> [PROBLEM REQUIREMENTS]:
Begin at the line containing "doubts. Invested investment" in the entries below and end at the line containing "decision-making without overloading"; transcribe that range exactly and nothing outside it.

> [STORED DATA]:

=====

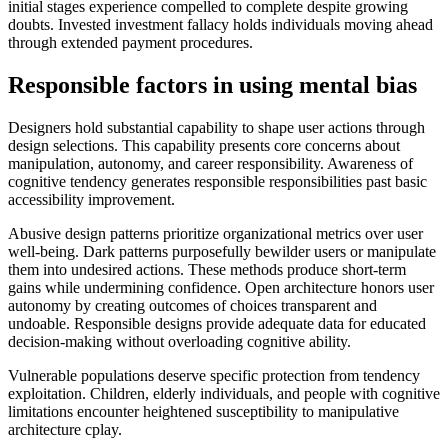
initial stages experience compelled to complete despite growing
doubts. Invested investment fallacy holds individuals moving ahead
through extended payment procedures.
Responsible factors in using mental bias
Designers hold substantial capability to shape user actions through
design selections. This capability presents core concerns about
manipulation, autonomy, and career responsibility. Awareness of
cognitive tendency generates responsible responsibilities past basic
accessibility improvement.
Abusive design patterns prioritize organizational metrics over user
well-being. Dark patterns purposefully bewilder users or manipulate
them into undesired actions. These methods produce short-term
gains while undermining confidence. Open architecture honors user
autonomy by creating outcomes of choices transparent and
undoable. Responsible designs provide adequate data for educated
decision-making without overloading cognitive ability.
Vulnerable populations deserve specific protection from tendency
exploitation. Children, elderly individuals, and people with cognitive
limitations encounter heightened susceptibility to manipulative
architecture cplay.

=====

> [RESULT OF THE EXERCISE]:
doubts. Invested investment fallacy holds individuals moving ahead
through extended payment procedures.
Responsible factors in using mental bias
Designers hold substantial capability to shape user actions through
design selections. This capability presents core concerns about
manipulation, autonomy, and career responsibility. Awareness of
cognitive tendency generates responsible responsibilities past basic
accessibility improvement.
Abusive design patterns prioritize organizational metrics over user
well-being. Dark patterns purposefully bewilder users or manipulate
them into undesired actions. These methods produce short-term
gains while undermining confidence. Open architecture honors user
autonomy by creating outcomes of choices transparent and
undoable. Responsible designs provide adequate data for educated
decision-making without overloading cognitive ability.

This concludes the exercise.